以前に比べ、アルバイトや派遣などの非正規労働者やフリーランスが増えるなど、働き方が多様化していることも地方移住希望者を増やす要因といえるでしょう。
さらに、首都圏では土地代が高くつくためマイホームを持つことが難しく、通勤のたびに満員電車に揺られなければならないなど、生活環境は決して良いとは言えません。こうした環境でがむしゃらに働いて出世レースを繰り広げるより、田舎でのびのびと暮らしたいと考える若者が増えているのです。
移住先でおすすめの仕事5選
地方移住を検討する際、懸念事項となるのが就職先についてです。よく「田舎には仕事がない」と言われますが、実際のところはどうなのでしょうか。

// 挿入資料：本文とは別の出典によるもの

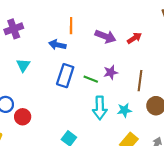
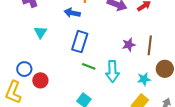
purple star: (111, 72) -> (129, 45), moved
green line: (91, 79) -> (89, 66), moved
cyan star: (124, 110) -> (144, 79), moved

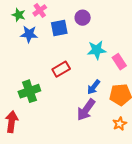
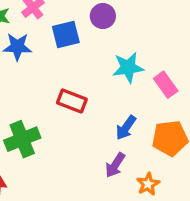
red rectangle: (61, 69) -> (72, 101), turned 54
purple arrow: (86, 110) -> (115, 165), size x0.7
orange star: (120, 124) -> (148, 184), moved

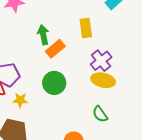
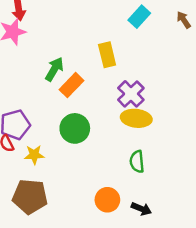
green arrow: (43, 35) -> (54, 69), turned 48
green semicircle: (100, 114) -> (137, 162), turned 36

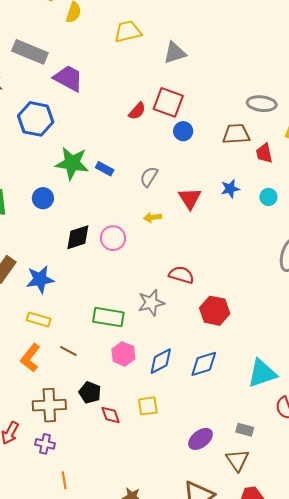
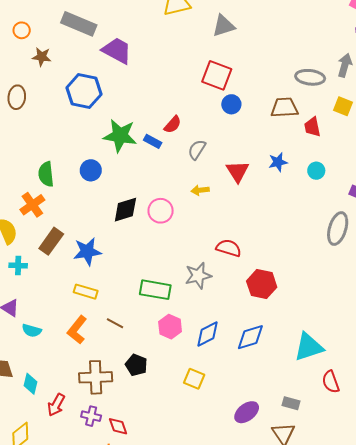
red semicircle: (137, 111) -> (173, 125), moved
yellow square: (148, 406) -> (194, 379), turned 30
red diamond: (111, 415) -> (118, 426), moved

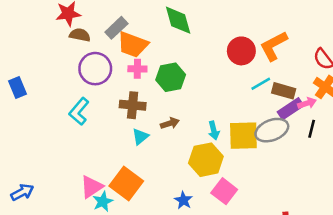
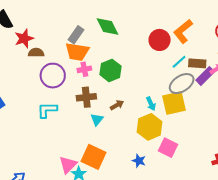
gray rectangle: (116, 28) -> (76, 35), moved
cyan L-shape: (79, 111) -> (47, 110), turned 60
gray ellipse: (272, 130) -> (182, 84), moved

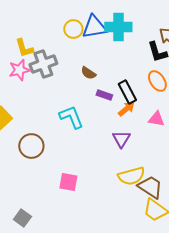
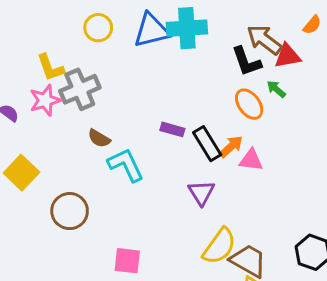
yellow circle: (73, 29) -> (98, 28), moved
brown semicircle: (88, 73) -> (99, 138), moved
black rectangle: (127, 92) -> (207, 144), moved
orange arrow: (126, 109) -> (231, 147), moved
yellow semicircle: (131, 176) -> (219, 246), turned -36

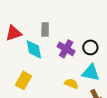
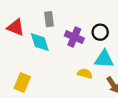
red triangle: (14, 33) -> (16, 27), turned 48
yellow rectangle: (23, 80) -> (22, 82), moved

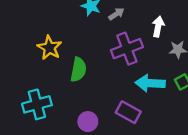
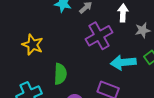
green semicircle: (78, 70) -> (60, 74), moved

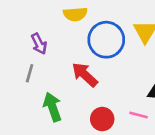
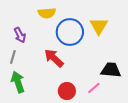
green arrow: (52, 107) -> (18, 82), moved
pink line: (139, 115) -> (94, 88), turned -56

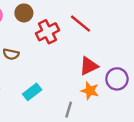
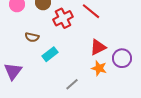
cyan rectangle: (32, 92) -> (50, 54), moved
gray line: (69, 110) -> (72, 84), moved, turned 32

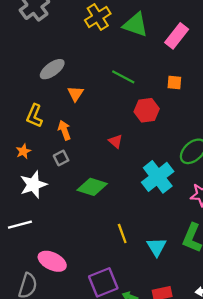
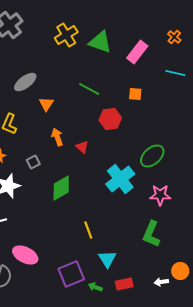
orange arrow: (64, 130) -> (57, 137), moved
green diamond: (92, 187) -> (61, 188), turned -48
cyan triangle: (157, 247) -> (107, 259), moved

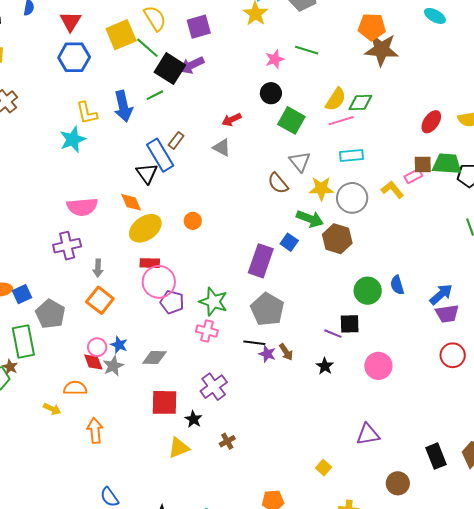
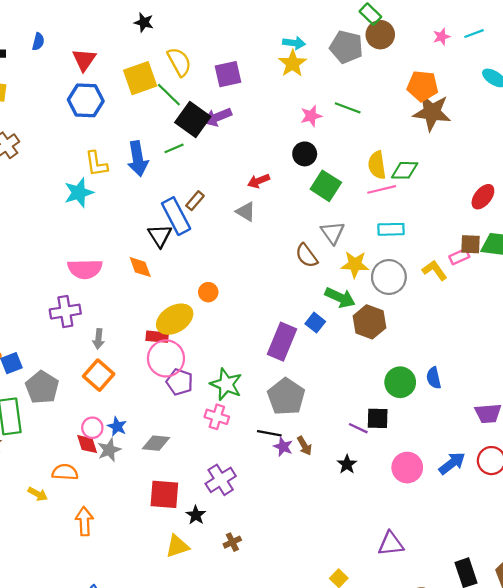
yellow semicircle: (336, 99) -> (377, 165), turned 135
yellow ellipse: (145, 228) -> (175, 319), moved
blue arrow: (441, 294) -> (452, 463), moved

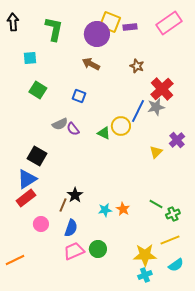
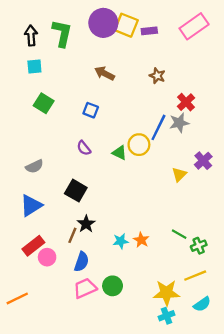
black arrow: (13, 22) -> (31, 36), moved
purple circle: (97, 34) -> (103, 23), moved
red cross: (162, 89) -> (186, 102), size x0.7
gray semicircle: (60, 124) -> (34, 166), moved
black square: (37, 156) -> (76, 191), moved
red rectangle: (26, 198) -> (33, 246), moved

たしかに地方の求人は首都圏に比べて数が少ないことは事実です。また、職種も限定的になります。地方のなかでも、限界集落にあたるような小規模地域で希望の仕事を探すことは特に難しいでしょう。
もともと希望の職種がない方であれば、地方移住でも就職に困ることは少ないはずです。「この仕事がやりたい!」と明確な意思を持っている場合、移住先でその仕事が出来ないようであれば移住自体を諦めるべきかもしれません。
そうしたデメリットを踏まえても、自然あふれる田舎でのスローライフに憧れる方は多いですよね。ここでは移住先でおすすめの仕事を5つご紹介しますので、田舎暮らしを検討している方は参考にしてください。
1.地域おこし協力隊
地方おこし協力隊とは、正確には仕事ではなく制度です。隊員は地方自治体が用意した地域活性化のための仕事を行い、その給料として16〜20万程度を国から受け取ることができます。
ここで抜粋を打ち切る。